Зингеру часто задавали вопрос: почему он писал на умиравшем (и почти умершем еще при его жизни) языке восточноевропейских евреев – идише? Да потому что Холокост, ассимиляция евреев, формирование народа государства Израиль постепенно сужали носителей и аудиторию этого языка. (Что происходило по всему миру, в том числе и в СССР, где тихо сошел на нет журнал “Советиш геймланд”, вывеску которого я еще помню на улице Кирова, ныне Мясницкой – в следующем после пряничного Дома Перлова здании; главным редактором был Арон Вергелис, зять Валентина Катаева.) И Зингер продлевал его жизнь: считая необходимым развлекать читателя, писал в жанре газетных сериалов, из номера в номер, в выходившей на идиш нью-йоркской газете “Форвертс”.
Естественным образом Зингер знал польский, но в отличие от идиш это был все же не родной язык, – а английский и вовсе приобретенный. Писатель отшучивался: произведения на умирающем языке – хорошая тема для будущих соискателей степени
Нобелевская премия за 1978 год, присужденная Зингеру, вызвала в многообразном еврейском мире некоторое недоумение. В Израиле Исаак Башевис был совсем не популярен, на иврит его начал переводить его собственный (когда-то брошенный вместе с женой) сын – журналист и писатель Исраэль Замир. Да и то папаша как-то кинул ему фразу, мол, зачем переводишь меня, писал бы лучше свое. В идишистской же литературе были свои классики: Сфорим, Перец, Шолом-Алейхем. А Зингер… Его творчество было существенным образом локализовано: или фольклорные сказочки про дураков из города Хелма, сатану и Гимпеля-дурня, почти аналога Иванушки-дурачка; или проблемы городских польских евреев до Холокоста (“Я жил в стране, стиснутой двумя враждующими державами, и был связан с языком и культурой, не известными никому, кроме узкого круга идишистов и радикалов”); или злоключения американских евреев, спасшихся от Холокоста и теперь живущих в городе Нью-Йорке и имеющих множество проблем с польскими и еврейскими женщинами и/или семьей. При том что сам писатель Шоа не пережил, уехав в Америку до войны, где представлял скорее субкультуру нью-йоркских евреев, столь похожую на субкультуру варшавской еврейской интеллигенции 1920–1930-х годов (“Пьют кофе, курят папиросы, читают разные газеты и журналы, пересказывают остроты”). И за это – Нобель?

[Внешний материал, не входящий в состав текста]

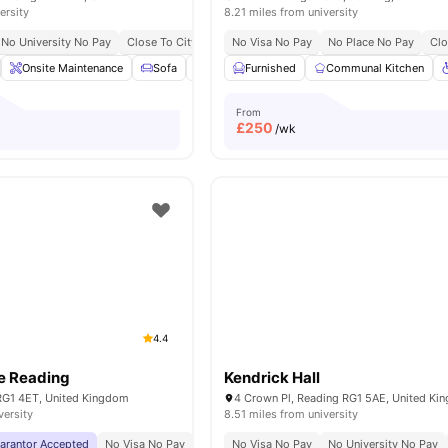
ersity
8.21 miles from university
No University No Pay
Close To City Centre
No Visa No Pay
No Place No Pay
Clo
Onsite Maintenance
Sofa
Communal Area Cleaning
Furnished
Communal Kitchen
Flat Screen TV
From
£
250
/wk
4.4
e Reading
Kendrick Hall
 RG1 4ET, United Kingdom
4 Crown Pl, Reading RG1 5AE, United Ki
versity
8.51 miles from university
uarantor Accepted
No Visa No Pay
No University No Pay
No Visa No Pay
No Placement No Pay
No University No Pay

Конечно, с самых разных сторон самый разный еврейский мир во всех его проявлениях показывали выдающиеся писатели. Американских евреев предъявили публике Филип Рот, Бернард Маламуд и получивший Нобеля за два года до Зингера Сол Беллоу. В Советском Союзе и своих по-настоящему выдающихся перьев хватало – от Бабеля и Гроссмана до Горенштейна и Галича. А для понимания глубины и причин драмы ассимиляции можно прочитать стихотворение “Происхождение” Эдуарда Багрицкого 1930 года: “А древоточца часовая точность / Уже долбит подпорок бытие. / …Ну как, скажи, поверит в эту прочность / Еврейское неверие мое?”